'''

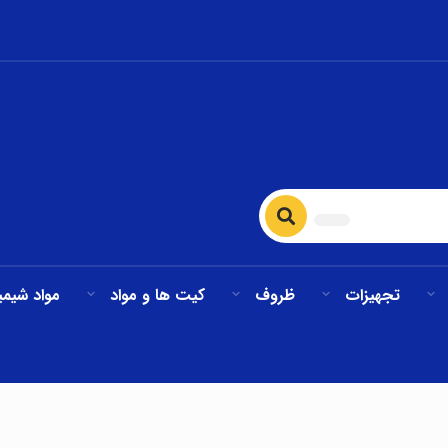
تجهیزات
ظروف
کیت ها و مواد
مواد شیمی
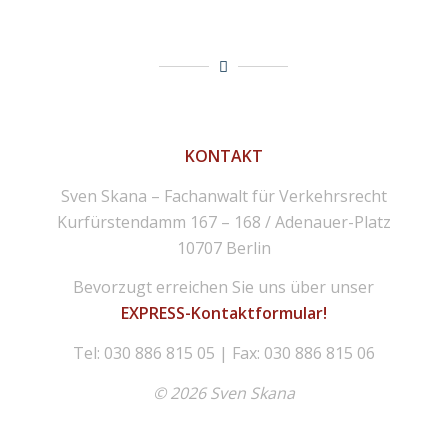
KONTAKT
Sven Skana – Fachanwalt für Verkehrsrecht
Kurfürstendamm 167 – 168 / Adenauer-Platz
10707 Berlin
Bevorzugt erreichen Sie uns über unser
EXPRESS-Kontaktformular!
Tel: 030 886 815 05 | Fax: 030 886 815 06
© 2026 Sven Skana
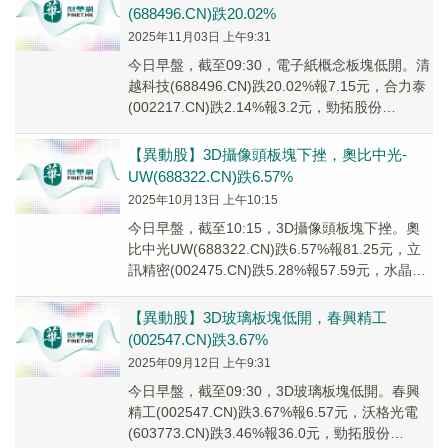
(688496.CN)跌20.02%
2025年11月03日 上午9:31
今日早盤，截至09:30，電子紙概念板塊低開。清
越科技(688496.CN)跌20.02%報7.15元，合力泰
(002217.CN)跌2.14%報3.2元，勁拓股份
(300400...
【異動股】3D攝像頭板塊下挫，奧比中光-
UW(688322.CN)跌6.57%
2025年10月13日 上午10:15
今日早盤，截至10:15，3D攝像頭板塊下挫。奧
比中光UW(688322.CN)跌6.57%報81.25元，立
訊精密(002475.CN)跌5.28%報57.59元，水晶光
電(0...
【異動股】3D玻璃板塊低開，春興精工
(002547.CN)跌3.67%
2025年09月12日 上午9:31
今日早盤，截至09:30，3D玻璃板塊低開。春興
精工(002547.CN)跌3.67%報6.57元，沃格光電
(603773.CN)跌3.46%報36.0元，勁拓股份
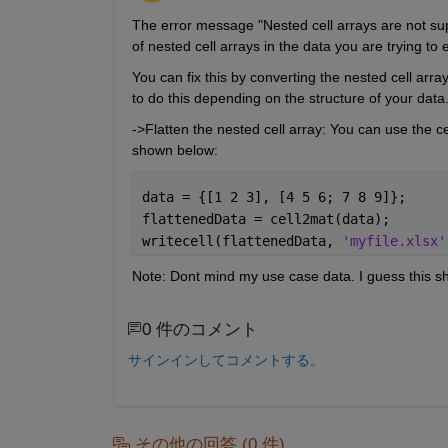
The error message "Nested cell arrays are not supp
of nested cell arrays in the data you are trying to 
You can fix this by converting the nested cell array
to do this depending on the structure of your data.
->Flatten the nested cell array: You can use the cel
shown below:
data = {[1 2 3], [4 5 6; 7 8 9]};
flattenedData = cell2mat(data);
writecell(flattenedData, 
'myfile.xlsx'
Note: Dont mind my use case data. I guess this sh
0 件のコメント
サインインしてコメントする。
その他の回答 (0 件)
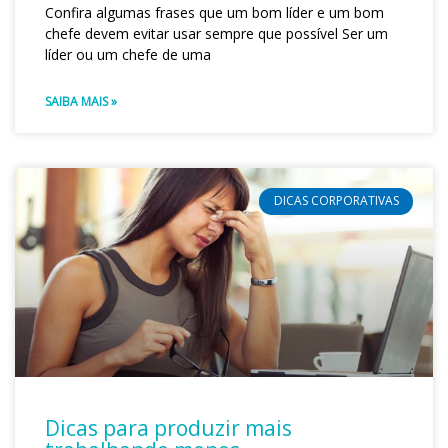
Confira algumas frases que um bom líder e um bom
chefe devem evitar usar sempre que possível Ser um
líder ou um chefe de uma
SAIBA MAIS »
DICAS CORPORATIVAS
Dicas para produzir mais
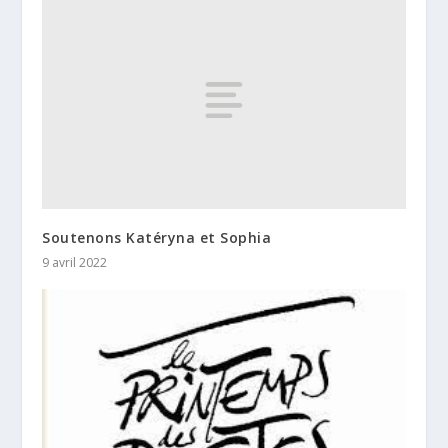
Soutenons Katéryna et Sophia
9 avril 2022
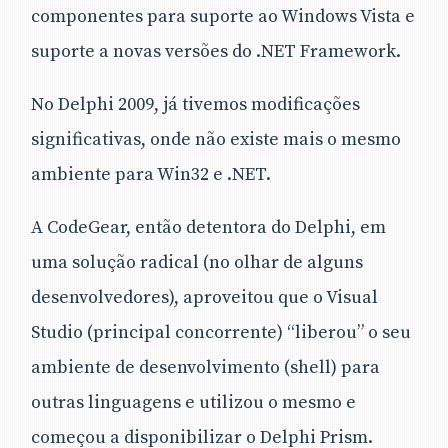
componentes para suporte ao Windows Vista e
suporte a novas versões do .NET Framework.
No Delphi 2009, já tivemos modificações
significativas, onde não existe mais o mesmo
ambiente para Win32 e .NET.
A CodeGear, então detentora do Delphi, em
uma solução radical (no olhar de alguns
desenvolvedores), aproveitou que o Visual
Studio (principal concorrente) “liberou” o seu
ambiente de desenvolvimento (shell) para
outras linguagens e utilizou o mesmo e
começou a disponibilizar o Delphi Prism.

'''

Exercise: Extract only the lines from the one that contains "今日早盤，截至09:30，電子紙概念板塊低開。清" through the end of the records, inclusive, and omit every picture.

Completed exercise:
今日早盤，截至09:30，電子紙概念板塊低開。清
越科技(688496.CN)跌20.02%報7.15元，合力泰
(002217.CN)跌2.14%報3.2元，勁拓股份
(300400...
【異動股】3D攝像頭板塊下挫，奧比中光-
UW(688322.CN)跌6.57%
2025年10月13日 上午10:15
今日早盤，截至10:15，3D攝像頭板塊下挫。奧
比中光UW(688322.CN)跌6.57%報81.25元，立
訊精密(002475.CN)跌5.28%報57.59元，水晶光
電(0...
【異動股】3D玻璃板塊低開，春興精工
(002547.CN)跌3.67%
2025年09月12日 上午9:31
今日早盤，截至09:30，3D玻璃板塊低開。春興
精工(002547.CN)跌3.67%報6.57元，沃格光電
(603773.CN)跌3.46%報36.0元，勁拓股份
The error message "Nested cell arrays are not supp
of nested cell arrays in the data you are trying to 
You can fix this by converting the nested cell array
to do this depending on the structure of your data.
->Flatten the nested cell array: You can use the cel
shown below:
data = {[1 2 3], [4 5 6; 7 8 9]};
flattenedData = cell2mat(data);
writecell(flattenedData, 
'myfile.xlsx'
Note: Dont mind my use case data. I guess this sh
0 件のコメント
サインインしてコメントする。
その他の回答 (0 件)
Confira algumas frases que um bom líder e um bom
chefe devem evitar usar sempre que possível Ser um
líder ou um chefe de uma
SAIBA MAIS »
DICAS CORPORATIVAS
Dicas para produzir mais
Soutenons Katéryna et Sophia
9 avril 2022
componentes para suporte ao Windows Vista e
suporte a novas versões do .NET Framework.
No Delphi 2009, já tivemos modificações
significativas, onde não existe mais o mesmo
ambiente para Win32 e .NET.
A CodeGear, então detentora do Delphi, em
uma solução radical (no olhar de alguns
desenvolvedores), aproveitou que o Visual
Studio (principal concorrente) “liberou” o seu
ambiente de desenvolvimento (shell) para
outras linguagens e utilizou o mesmo e
começou a disponibilizar o Delphi Prism.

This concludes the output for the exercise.